PROBLEM TO WORK ON
Beginning with the line where "label : une tension" appears, please restate each line of the records below word for word until the last one, inclusive, and nothing else.

*** MATERIAL SHOWN ***

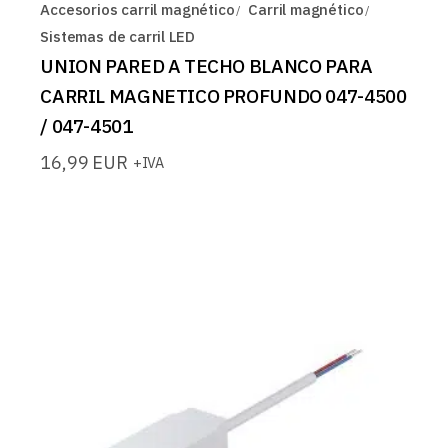
Accesorios carril magnético
Carril magnético
Sistemas de carril LED
UNION PARED A TECHO BLANCO PARA
CARRIL MAGNETICO PROFUNDO 047-4500
/ 047-4501
16,99
EUR
+IVA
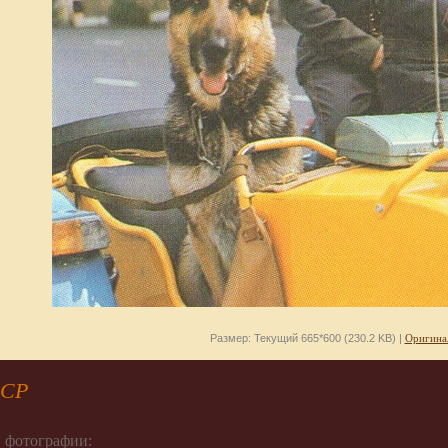
Размер: Текущий 665*600 (230.2 KB) |
Оригина
ССР
 фотографии:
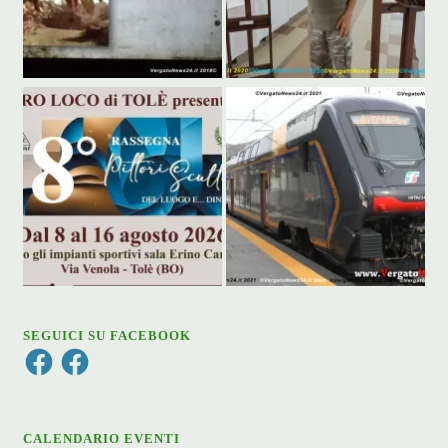
SEGUICI SU FACEBOOK
Facebook
Facebook
CALENDARIO EVENTI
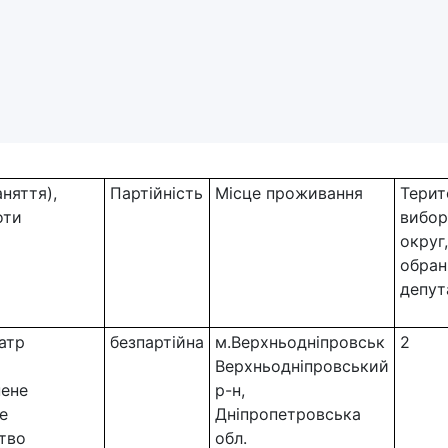
няття),
Партійність
Місце проживання
Терит
оти
вибо
округ
обран
депут
атр
безпартійна
м.Верхньодніпровськ
2
Верхньодніпровський
ене
р-н,
е
Дніпропетровська
тво
обл.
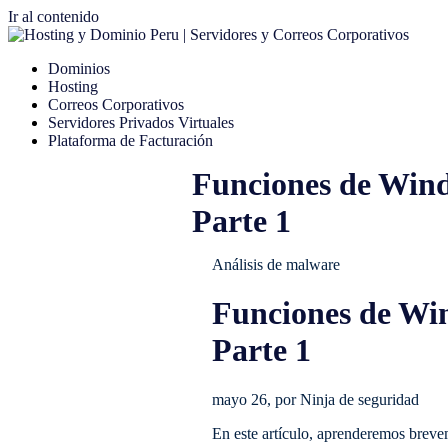
Ir al contenido
Dominios
Hosting
Correos Corporativos
Servidores Privados Virtuales
Plataforma de Facturación
Funciones de Windo
Parte 1
Análisis de malware
Funciones de Win
Parte 1
mayo 26, por Ninja de seguridad
En este artículo, aprenderemos breve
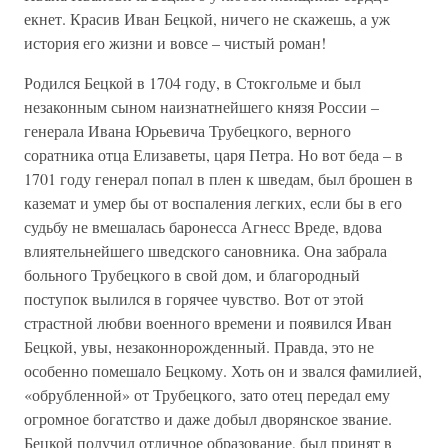
екнет. Красив Иван Бецкой, ничего не скажешь, а уж
история его жизни и вовсе – чистый роман!
Родился Бецкой в 1704 году, в Стокгольме и был
незаконным сыном наизнатнейшего князя России –
генерала Ивана Юрьевича Трубецкого, верного
соратника отца Елизаветы, царя Петра. Но вот беда – в
1701 году генерал попал в плен к шведам, был брошен в
каземат и умер бы от воспаления легких, если бы в его
судьбу не вмешалась баронесса Агнесс Вреде, вдова
влиятельнейшего шведского сановника. Она забрала
больного Трубецкого в свой дом, и благородный
поступок вылился в горячее чувство. Вот от этой
страстной любви военного времени и появился Иван
Бецкой, увы, незаконнорожденный. Правда, это не
особенно помешало Бецкому. Хоть он и звался фамилией,
«обрубленной» от Трубецкого, зато отец передал ему
огромное богатство и даже добыл дворянское звание.
Бецкой получил отличное образование, был принят в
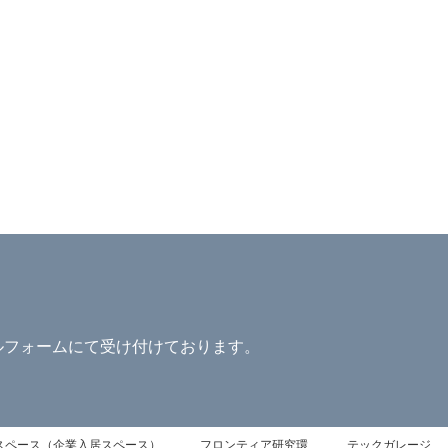
ルフォームにて受け付けております。
スペース（企業入居スペース）
フロンティア研究環
テックガレージ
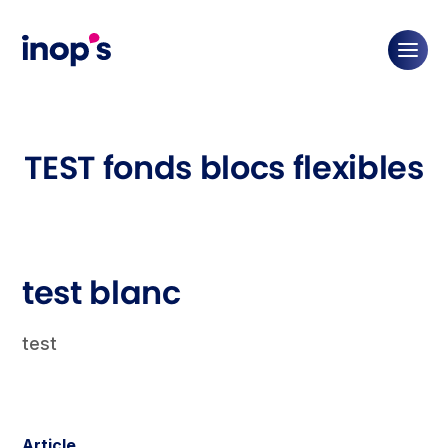
TEST fonds blocs flexibles
test blanc
test
Article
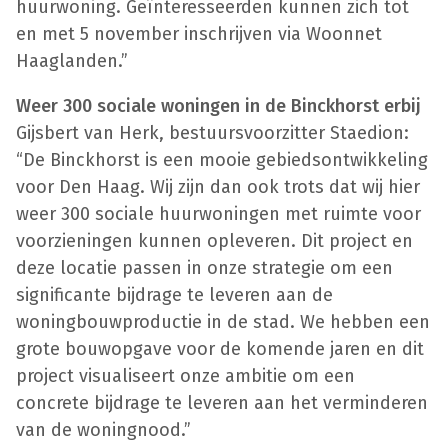
huurwoning. Geïnteresseerden kunnen zich tot
en met 5 november inschrijven via Woonnet
Haaglanden.”
Weer 300 sociale woningen in de Binckhorst
erbij
Gijsbert van Herk, bestuursvoorzitter Staedion:
“De Binckhorst is een mooie gebiedsontwikkeling
voor Den Haag. Wij zijn dan ook trots dat wij hier
weer 300 sociale huurwoningen met ruimte voor
voorzieningen kunnen opleveren. Dit project en
deze locatie passen in onze strategie om een
significante bijdrage te leveren aan de
woningbouwproductie in de stad. We hebben een
grote bouwopgave voor de komende jaren en dit
project visualiseert onze ambitie om een
concrete bijdrage te leveren aan het verminderen
van de woningnood.”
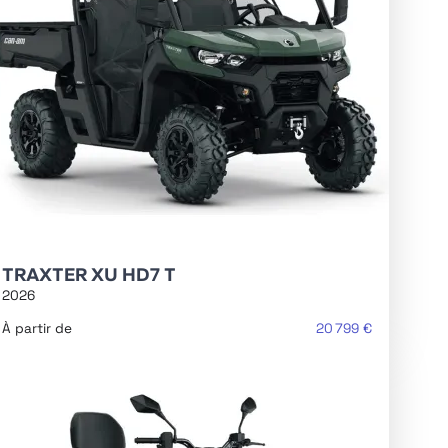
TRAXTER XU HD7 T
2026
À partir de
20 799 €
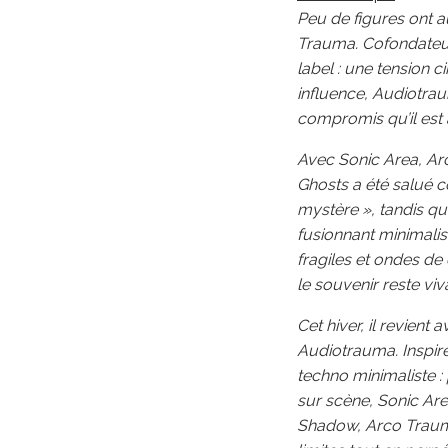
Peu de figures ont a
Trauma. Cofondateur 
label : une tension
influence, Audiotra
compromis qu’il est 
Avec Sonic Area, Ar
Ghosts a été salué 
mystère », tandis q
fusionnant minimali
fragiles et ondes de
le souvenir reste viv
Cet hiver, il revien
Audiotrauma. Inspir
techno minimaliste : 
sur scène, Sonic Are
Shadow, Arco Trauma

*** End of MATERIAL SHOWN ***

YOUR RESPONSE
label : une tension
influence, Audiotra
compromis qu’il est 
Avec Sonic Area, Ar
Ghosts a été salué 
mystère », tandis q
fusionnant minimali
fragiles et ondes de
le souvenir reste viv
Cet hiver, il revien
Audiotrauma. Inspir
techno minimaliste : 
sur scène, Sonic Are
Shadow, Arco Trauma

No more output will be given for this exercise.